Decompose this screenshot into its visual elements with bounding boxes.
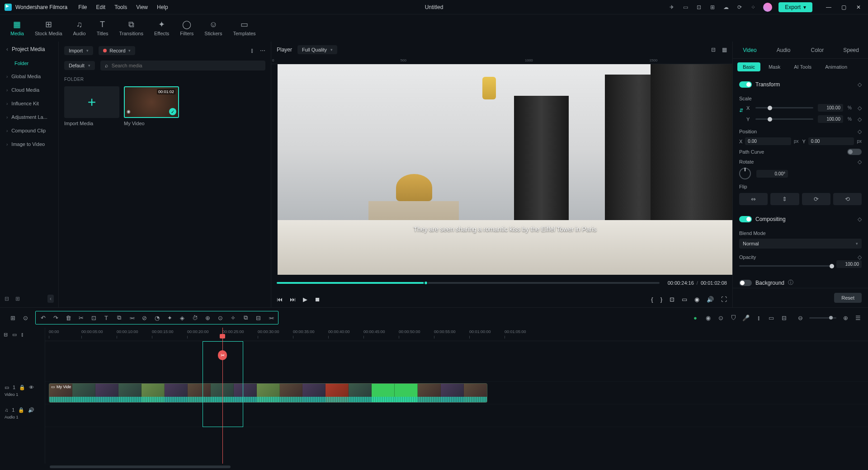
record-dropdown[interactable]: Record▾ <box>99 46 135 55</box>
import-media-tile[interactable]: + Import Media <box>64 86 119 126</box>
scale-y-slider[interactable] <box>755 118 813 120</box>
search-input[interactable] <box>112 63 261 68</box>
video-track-header[interactable]: ▭1🔒👁 Video 1 <box>0 382 45 404</box>
keyframe-icon[interactable]: ◇ <box>858 159 862 165</box>
tab-filters[interactable]: ◯Filters <box>175 18 198 38</box>
eye-icon[interactable]: 👁 <box>29 385 34 390</box>
zoom-out-button[interactable]: ⊖ <box>795 312 806 323</box>
menu-edit[interactable]: Edit <box>96 4 106 10</box>
apps-icon[interactable]: ⁘ <box>750 4 757 11</box>
sidebar-adjustment-layer[interactable]: Adjustment La... <box>0 110 58 124</box>
tab-transitions[interactable]: ⧉Transitions <box>114 18 148 38</box>
scale-x-slider[interactable] <box>755 107 813 108</box>
zoom-in-button[interactable]: ⊕ <box>840 312 851 323</box>
rotate-dial[interactable] <box>739 168 751 179</box>
motion-icon[interactable]: ⊕ <box>202 312 213 323</box>
keyframe-icon[interactable]: ◇ <box>858 116 862 122</box>
rotate-cw-button[interactable]: ⟳ <box>802 193 830 205</box>
audio-track-header[interactable]: ♫1🔒🔊 Audio 1 <box>0 404 45 427</box>
sidebar-project-media[interactable]: Project Media <box>0 42 58 57</box>
copy-button[interactable]: ⧉ <box>113 312 124 323</box>
group-icon[interactable]: ⊟ <box>253 312 264 323</box>
keyframe-icon[interactable]: ◇ <box>858 216 862 222</box>
minimize-button[interactable]: — <box>823 3 834 11</box>
menu-view[interactable]: View <box>136 4 148 10</box>
keyframe-icon[interactable]: ◇ <box>858 81 862 88</box>
timeline-ruler[interactable]: 00:00 00:00:05:00 00:00:10:00 00:00:15:0… <box>45 328 868 341</box>
tv-icon[interactable]: ▭ <box>766 312 777 323</box>
background-toggle[interactable] <box>739 280 752 286</box>
refresh-icon[interactable]: ⟳ <box>736 4 743 11</box>
lock-all-icon[interactable]: ⊟ <box>4 332 8 338</box>
next-frame-button[interactable]: ⏭ <box>290 296 296 303</box>
maximize-button[interactable]: ▢ <box>839 3 849 11</box>
scale-x-value[interactable]: 100.00 <box>818 104 843 112</box>
progress-bar[interactable] <box>277 282 660 284</box>
play-button[interactable]: ▶ <box>303 296 307 303</box>
sidebar-cloud-media[interactable]: Cloud Media <box>0 83 58 97</box>
menu-file[interactable]: File <box>78 4 87 10</box>
export-button[interactable]: Export▾ <box>778 2 812 12</box>
sidebar-compound-clip[interactable]: Compound Clip <box>0 124 58 137</box>
keyframe-icon[interactable]: ◇ <box>858 254 862 260</box>
keyframe-icon[interactable]: ◇ <box>858 128 862 135</box>
layers-icon[interactable]: ⧉ <box>240 312 251 323</box>
video-track-row[interactable]: ▭My Vide <box>45 382 868 404</box>
timeline-scrollbar[interactable] <box>0 464 868 470</box>
folder-open-icon[interactable]: ⊟ <box>5 296 9 302</box>
camera-icon[interactable]: ◉ <box>694 296 699 303</box>
redo-button[interactable]: ↷ <box>50 312 61 323</box>
tab-stickers[interactable]: ☺Stickers <box>199 18 227 38</box>
track-menu-icon[interactable]: ⫿ <box>21 332 24 337</box>
video-clip[interactable]: ▭My Vide <box>49 383 487 403</box>
cloud-icon[interactable]: ☁ <box>722 4 730 11</box>
delete-button[interactable]: 🗑 <box>63 312 74 323</box>
list-view-icon[interactable]: ☰ <box>853 312 863 323</box>
link-button[interactable]: ⫘ <box>126 312 137 323</box>
fit-icon[interactable]: ⊟ <box>778 312 789 323</box>
quality-dropdown[interactable]: Full Quality▾ <box>297 45 337 54</box>
message-icon[interactable]: ▭ <box>682 4 689 11</box>
tag-icon[interactable]: ⊙ <box>215 312 226 323</box>
shield-icon[interactable]: ⛉ <box>728 312 739 323</box>
record-tl-icon[interactable]: ◉ <box>703 312 713 323</box>
search-field[interactable]: ⌕ <box>100 61 265 70</box>
compare-icon[interactable]: ⊟ <box>711 47 716 53</box>
sort-dropdown[interactable]: Default▾ <box>64 61 95 70</box>
magnet-icon[interactable]: ⊙ <box>20 312 31 323</box>
timer-icon[interactable]: ⏱ <box>189 312 200 323</box>
subtab-basic[interactable]: Basic <box>737 62 760 71</box>
sidebar-folder[interactable]: Folder <box>0 57 58 70</box>
color-button[interactable]: ◔ <box>151 312 162 323</box>
info-icon[interactable]: ⓘ <box>788 279 793 287</box>
effects-button[interactable]: ✦ <box>164 312 175 323</box>
blend-mode-dropdown[interactable]: Normal▾ <box>739 239 862 249</box>
user-avatar[interactable] <box>763 3 772 12</box>
path-curve-toggle[interactable] <box>847 149 862 155</box>
flip-horizontal-button[interactable]: ⇔ <box>739 193 768 205</box>
new-folder-icon[interactable]: ⊞ <box>15 296 20 302</box>
fullscreen-button[interactable]: ⛶ <box>721 296 727 303</box>
speed-button[interactable]: ⊘ <box>139 312 150 323</box>
menu-tools[interactable]: Tools <box>114 4 127 10</box>
timeline-tracks[interactable]: 00:00 00:00:05:00 00:00:10:00 00:00:15:0… <box>45 328 868 464</box>
sidebar-influence-kit[interactable]: Influence Kit <box>0 97 58 110</box>
volume-icon[interactable]: 🔊 <box>28 407 34 413</box>
scale-y-value[interactable]: 100.00 <box>818 115 843 123</box>
zoom-slider[interactable] <box>809 317 836 319</box>
lock-icon[interactable]: 🔒 <box>18 407 24 413</box>
tab-audio[interactable]: ♫Audio <box>68 18 91 38</box>
crop-tool-button[interactable]: ⊡ <box>88 312 99 323</box>
sidebar-image-to-video[interactable]: Image to Video <box>0 137 58 151</box>
subtab-ai-tools[interactable]: AI Tools <box>788 62 817 71</box>
transform-toggle[interactable] <box>739 81 752 88</box>
unlink-icon[interactable]: ⫘ <box>265 312 276 323</box>
wand-icon[interactable]: ✧ <box>227 312 238 323</box>
link-icon[interactable]: ⇵ <box>739 108 743 113</box>
cut-button[interactable]: ✂ <box>75 312 86 323</box>
text-tool-button[interactable]: T <box>101 312 112 323</box>
mute-all-icon[interactable]: ▭ <box>12 332 17 338</box>
display-button[interactable]: ▭ <box>682 296 687 303</box>
playhead[interactable]: ✂ <box>222 328 223 464</box>
more-icon[interactable]: ⋯ <box>260 47 265 54</box>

- [Directions for this task]
For each line of the listing that holds the word "Media", show that line.

- [Reply]
import-media-tile[interactable]: + Import Media <box>64 86 119 126</box>
sidebar-project-media[interactable]: Project Media <box>0 42 58 57</box>
sidebar-cloud-media[interactable]: Cloud Media <box>0 83 58 97</box>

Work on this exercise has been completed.